### Exercise brief
Leave the pictures out and restate each entry below word for word.

Transcribed page contents:
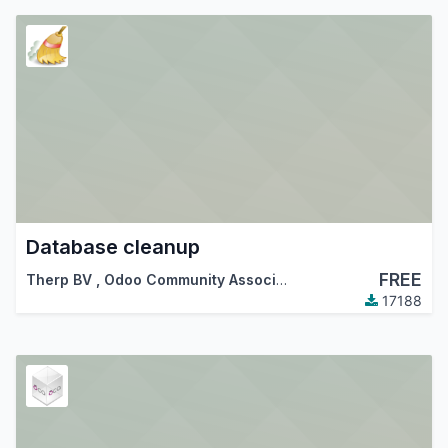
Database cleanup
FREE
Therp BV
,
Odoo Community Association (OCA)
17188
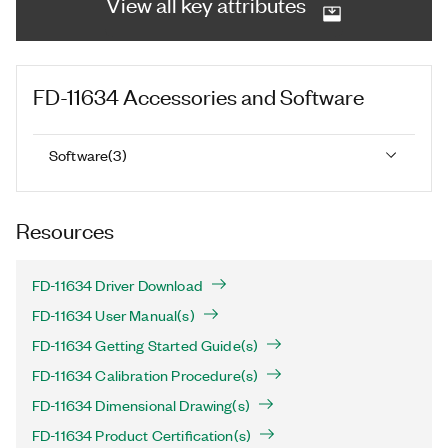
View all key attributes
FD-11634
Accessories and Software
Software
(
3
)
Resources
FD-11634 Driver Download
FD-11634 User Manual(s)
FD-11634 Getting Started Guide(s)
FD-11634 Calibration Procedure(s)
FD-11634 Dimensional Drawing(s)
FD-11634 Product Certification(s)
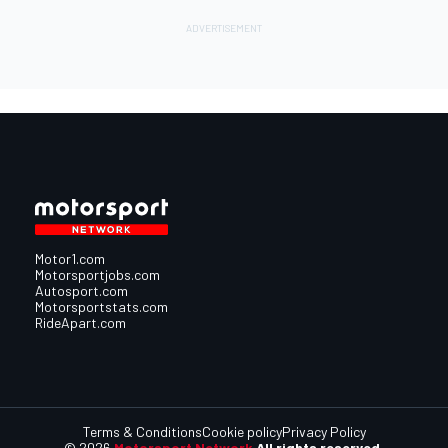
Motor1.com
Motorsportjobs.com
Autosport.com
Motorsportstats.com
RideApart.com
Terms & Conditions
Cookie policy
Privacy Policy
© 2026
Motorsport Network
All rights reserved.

### Solution to the exercise
Database cleanup
FREE
Therp BV
,
Odoo Community Association (OCA)
17188
View all key attributes
FD-11634
Accessories and Software
Software
(
3
)
Resources
FD-11634 Driver Download
FD-11634 User Manual(s)
FD-11634 Getting Started Guide(s)
FD-11634 Calibration Procedure(s)
FD-11634 Dimensional Drawing(s)
FD-11634 Product Certification(s)
Motor1.com
Motorsportjobs.com
Autosport.com
Motorsportstats.com
RideApart.com
Terms & Conditions
Cookie policy
Privacy Policy
© 2026
Motorsport Network
All rights reserved.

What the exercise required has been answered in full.